Due to the troublesome nature of the Internet today, the spammers and the script kiddies can easily put an anti-spam provider out of a job by simply DDoSing them to death (and doing a lot of collateral damage) - and exactly it happened to Blue Security with their successful but quite controversial Blue Frog service. A person known as PharmaMaster took their campaign as open war declaration and wiped them off from the face of the Internet within a single day. Lessons have been learned: the spammers are to be taken seriously and it seems they cannot be dealt by a single uniform blow nor with a single anti-spam provider.
What can we do about spam? There are numerous commercial solutions against unsolicited e-mail (SurfControl, Websense, Brightmail, IronPort, etc.) and some of them are rather expensive. Depending on the available budget, requirements and resources at hand, an Open Source solution could be substantially cheaper and possibly equally effective as the commercial counterpart. There is a whole range of readily available Open Source solutions for each of the popular anti-spam techniques for e-mail receivers. Some of them are in the core of the even most advanced commercial solutions. As most of the readers probably know, anti-spam solutions are most effective when different methods are combined together, forming several layers of analysis and filtering. Let us name a few of the most popular.
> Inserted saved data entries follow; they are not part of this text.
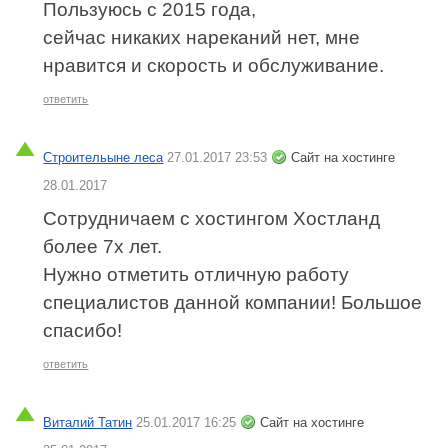
Пользуюсь с 2015 года,
сейчас никаких нареканий нет, мне
нравится и скорость и обслуживание.
ответить
Строительыне леса
27.01.2017 23:53
Сайт на хостинге
28.01.2017
Сотрудничаем с хостингом Хостланд
более 7х лет.
Нужно отметить отличную работу
специалистов данной компании! Большое
спасибо!
ответить
Виталий Татин
25.01.2017 16:25
Сайт на хостинге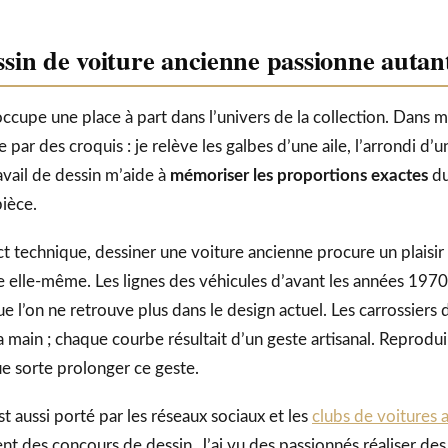
ssin de voiture ancienne passionne autan
ccupe une place à part dans l’univers de la collection. Dans m
ar des croquis : je relève les galbes d’une aile, l’arrondi d’u
avail de dessin m’aide à
mémoriser les proportions exactes
du
ièce.
ct technique, dessiner une voiture ancienne procure un plaisi
te elle-même. Les lignes des véhicules d’avant les années 19
e l’on ne retrouve plus dans le design actuel. Les carrossiers
la main ; chaque courbe résultait d’un geste artisanal. Reprodu
ue sorte prolonger ce geste.
t aussi porté par les réseaux sociaux et les
clubs de voitures 
nt des concours de dessin. J’ai vu des passionnés réaliser de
DNS blacklisting is a simple and cheap way of filtering the remote MTA (Mail Transfer Agent) peers. For every remote peer the SMTP service will reverse its IP and check the forward ("A") record in the BL domain of DNSBL system. The advantage of the method is in its low processing overhead: checking is usually done in the initial SMTP session and unsolicited e-mail never hits the incoming queue. Due to the spam-zombie attacks coming from the hundreds of thousands of fresh IP address every day, this method is today significantly less effective today than it used to be and no more than 40% of total inbound spam can be filtered using this method. There are a lot of free DNSBL services in world, but it is probably best to use well known and reliable providers (and there are even supscription-based DNSBL services) which do not enlist half of the Internet overnight. Some of most widely recognized are Spamhaus and SpamCop, for instance. Almost all FLOSS (Free/Libre/Open-Source Software) SMTP daemons have full RBL support and so does Postfix, Exim, Sendmail, etc. For the SMTP services which do not support DNSBL out of the box it is possible to use DNSBL tests in SpamAssassin, but that usually means no session-time checking. Another variant which Spfilter uses is to store a several DNSBL exports in the form of local blacklists for faster processing. Of course, such a database needs to be synchronized manually from time to time, preferably on a daily basis.